Data science vs Data Analytics vs Machine Learning
Which are the main differences?
An enormous amount of data enters our lives every day. From the links we click to the boxes we check, data is everywhere. Organizations use data to refine their products, improve their services, and deliver highly personalized user experiences. However, it is necessary to make sense of all the data that is stored.
In fact, companies are looking for professionals in Data science, Data Analytics and Machine Learning who can sift through the data goldmine and help them make quick business decisions efficiently.
What are the main differences between these three sciences?
Let’s go see them one by one.
What is Data Science?
In order to answer this question we have to start from the Venn diagram created by Drew Conway in 2010.
This diagram is made up of three circles: math and statistics, subject matter proficiency, and hacking skills.
In a nutshell, there are three fundamental steps to take to become a Data Scientist.
- Being able to handle text files from the command line, learning vectorized operations, and thinking algorithmically is key to being a successful data hacker
- It is also essential to obtain information from the data obtained. As? Using appropriate mathematical and statistical methods.

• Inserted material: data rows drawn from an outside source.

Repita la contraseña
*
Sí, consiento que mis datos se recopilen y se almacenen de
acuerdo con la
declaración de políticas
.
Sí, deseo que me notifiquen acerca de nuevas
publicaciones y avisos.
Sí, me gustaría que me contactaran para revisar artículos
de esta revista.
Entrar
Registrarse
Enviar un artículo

- Finally, we need to ask ourselves some motivating questions about the world and make hypotheses that can be brought back to the data and tested with statistical methods.

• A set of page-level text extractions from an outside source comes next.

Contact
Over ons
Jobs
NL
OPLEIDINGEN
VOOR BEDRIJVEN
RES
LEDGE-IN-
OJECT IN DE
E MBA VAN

Essentially, if you can do all three steps, you are already highly skilled in data science.
What is Data Analytics?
Data Analytics is, on the other hand, a science that is based on performing basic descriptive statistics, visualizing data and drawing conclusions.

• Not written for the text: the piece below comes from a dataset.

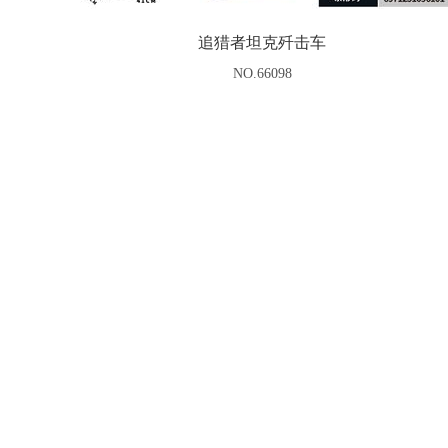
追猎者坦克歼击车
NO.66098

A Data Analyst must have a basic knowledge of statistics, a perfect knowledge of databases, the ability to create new views and must have the right perception of the data they view. Data analytics can be called the foundation of Data Science.
What is Machine Learning?
It is a practice that uses algorithms to mine data, learn from it, and predict future trends for that topic. Machine learning is therefore used to identify patterns and acquire hidden information based on the data perceived.
A good example of automatic machine learning is Facebook. Facebook’s machine learning algorithms collect behavioral information for every user on the social platform. Based on your past behavior, the algorithm predicts interests and recommends articles and newsfeed notifications.
A comparison
Data Science VS Data Analytics
Data Science is an umbrella term that encompasses data analysis, data mining, machine learning, and many other related disciplines. While a data scientist is expected to predict the future based on past patterns, data analysts extract meaningful insights from various data sources. A data scientist creates questions, while a data analyst finds answers to the existing set of questions.
Data Science VS Machine Learning
The main difference between the two is that Data Science as a broader term not only focuses on algorithms and statistics but also deals with the entire data processing methodology.
In conclusion
Data Science, Data Analytics and Machine learning are three complex and related topics. All involve the manipulation and interpretation of data. While each overlaps, they can be broadly defined as follows:
- Data science is a scientific discipline that explores the facets of all types of unstructured data and how that data relates to the world.
- Data analytics is a key process in data science, used to create meaningful insights based on structured data sets.
- Machine learning is a practical tool that can be used to simplify the analysis of highly complex datasets.